Exercise ::
The reply has to be a number alone, equal to how many lines in the entries below hold the string "sobre".

Dataset items
==========

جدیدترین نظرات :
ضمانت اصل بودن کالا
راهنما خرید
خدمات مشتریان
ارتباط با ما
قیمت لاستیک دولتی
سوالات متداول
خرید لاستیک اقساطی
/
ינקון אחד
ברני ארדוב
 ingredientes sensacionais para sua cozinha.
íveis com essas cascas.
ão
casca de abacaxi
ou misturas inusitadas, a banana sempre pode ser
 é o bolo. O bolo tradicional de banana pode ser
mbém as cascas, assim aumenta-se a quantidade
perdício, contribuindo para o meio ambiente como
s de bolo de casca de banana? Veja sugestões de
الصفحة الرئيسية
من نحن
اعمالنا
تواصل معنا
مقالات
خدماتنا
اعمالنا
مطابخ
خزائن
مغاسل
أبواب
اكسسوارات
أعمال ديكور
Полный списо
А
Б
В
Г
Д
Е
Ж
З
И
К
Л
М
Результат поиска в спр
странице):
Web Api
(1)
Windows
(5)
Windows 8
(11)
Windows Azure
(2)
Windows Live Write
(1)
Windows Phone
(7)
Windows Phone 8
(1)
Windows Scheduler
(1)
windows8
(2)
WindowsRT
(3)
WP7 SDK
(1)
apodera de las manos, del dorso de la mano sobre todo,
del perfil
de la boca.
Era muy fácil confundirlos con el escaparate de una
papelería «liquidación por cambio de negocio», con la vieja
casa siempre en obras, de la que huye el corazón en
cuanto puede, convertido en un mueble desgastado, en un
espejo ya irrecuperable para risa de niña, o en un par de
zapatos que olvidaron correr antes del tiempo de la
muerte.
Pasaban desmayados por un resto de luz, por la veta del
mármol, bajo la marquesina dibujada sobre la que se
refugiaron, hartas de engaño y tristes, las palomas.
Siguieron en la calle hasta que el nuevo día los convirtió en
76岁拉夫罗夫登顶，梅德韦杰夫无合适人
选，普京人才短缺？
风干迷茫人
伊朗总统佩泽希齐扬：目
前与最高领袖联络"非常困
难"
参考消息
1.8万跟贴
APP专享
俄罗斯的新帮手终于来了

==========

Response box ::
2